American reality television series franchise

Million Dollar Listing is an American reality television series franchise on the Bravo network. Each show chronicles the professional and personal lives of real estate agents based in a major American city as they sell high-end properties, giving viewers an inside look at the world of high-priced real estate.

The franchise began with the show Million Dollar Listing Los Angeles (originally Million Dollar Listing), which debuted on August 29, 2006. That series has since aired 14 seasons.
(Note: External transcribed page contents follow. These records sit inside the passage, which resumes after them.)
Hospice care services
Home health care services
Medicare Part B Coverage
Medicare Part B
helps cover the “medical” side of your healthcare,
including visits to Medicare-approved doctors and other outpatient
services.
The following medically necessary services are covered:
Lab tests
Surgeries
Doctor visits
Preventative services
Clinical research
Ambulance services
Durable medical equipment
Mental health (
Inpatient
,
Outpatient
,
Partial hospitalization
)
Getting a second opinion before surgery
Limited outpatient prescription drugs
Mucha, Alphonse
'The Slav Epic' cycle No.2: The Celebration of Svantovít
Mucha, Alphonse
The success of the Los Angeles based version of the show spawned several spin-offs and international editions:

- Million Dollar Listing Miami – 1 season, 2014
- Million Dollar Listing New York – 9 seasons, 2012-2021
- Million Dollar Listing San Francisco – 1 season, 2015
- Million Dollar Listing UAE – 1 season, 2023
- Million Dollar Listing India – 1 season, 2024
- Million Dollar Listing Nederland – 1 season, 2026

Additionally, Million Dollar Listing New York spawned two shows starring broker Ryan Serhant: Million Dollar Listing New York: Ryan’s Wedding and Sell it Like Serhant.
The first international version is Million Dollar Listing UAE produced by imageNation and streaming Exclusively on Starzplay as of September 15th 2023 with a featured cameo from Josh Altman, and Matt Altman stars of the LA version. The bi-lingual series, which is available to stream on the Middle East and North African region video-on-demand platform Starzplay, offers viewers a glimpse into the lives of five prominent UAE-based brokers as they navigate the competitive real estate business in Abu Dhabi and Dubai, all while balancing their personal lives.

Following the hit series from Bravo in the US, the first international version of the show in the UAE follows the journeys of Ben Bandari, Zay Brown, Riad Gohar, Nassira Sekkay and Rami Wahood.
The Million Dollar Listing franchise was parodied in the 2016–19 streaming comedy series Bajillion Dollar Propertie$.

Million Dollar Listing Nederland was released in 2026. The show follows the journeys of Bart ter Haar, Karina Nippérus, Leslie de Ruiter and Mandy Heruer. It was the first show of the franchise which was made in Europe. Mauricio Umansky also made some guest apparences.